Retrieve every line from the records in which the word "vozilom" occurs.

Material provided Block Start

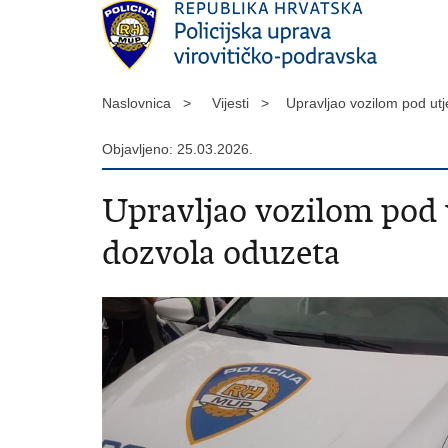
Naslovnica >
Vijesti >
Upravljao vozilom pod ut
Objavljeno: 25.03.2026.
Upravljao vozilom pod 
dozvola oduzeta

Material provided Block End
Material provided Block Start

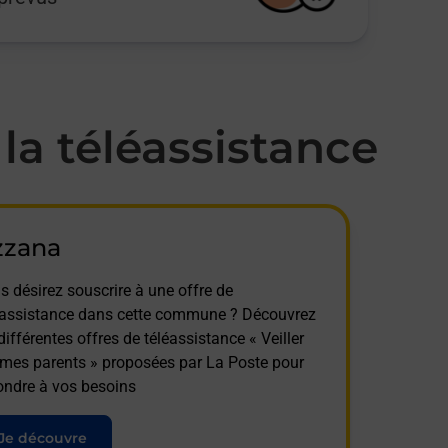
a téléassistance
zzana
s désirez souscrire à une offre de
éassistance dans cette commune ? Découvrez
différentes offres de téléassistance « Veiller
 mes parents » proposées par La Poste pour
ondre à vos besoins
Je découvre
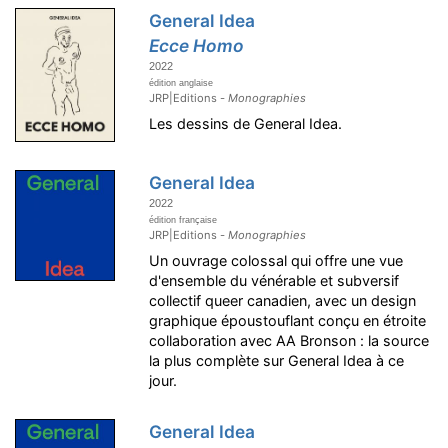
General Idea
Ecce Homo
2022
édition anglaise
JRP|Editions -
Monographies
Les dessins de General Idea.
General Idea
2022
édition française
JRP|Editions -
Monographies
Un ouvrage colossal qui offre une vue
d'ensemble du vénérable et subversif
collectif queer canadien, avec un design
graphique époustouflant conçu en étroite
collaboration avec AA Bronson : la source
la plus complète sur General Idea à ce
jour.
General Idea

Material provided Block End
Material provided Block Start

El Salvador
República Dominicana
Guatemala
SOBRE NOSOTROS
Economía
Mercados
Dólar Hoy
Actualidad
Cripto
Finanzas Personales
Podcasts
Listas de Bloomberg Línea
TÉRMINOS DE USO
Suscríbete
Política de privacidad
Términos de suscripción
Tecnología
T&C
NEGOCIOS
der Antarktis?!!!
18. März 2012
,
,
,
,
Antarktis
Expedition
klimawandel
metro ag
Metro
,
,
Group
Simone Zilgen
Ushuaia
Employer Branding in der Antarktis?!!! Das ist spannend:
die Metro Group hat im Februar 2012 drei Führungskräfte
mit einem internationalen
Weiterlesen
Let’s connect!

Material provided Block End

== Response for this exercise ==
Upravljao vozilom pod ut
Upravljao vozilom pod 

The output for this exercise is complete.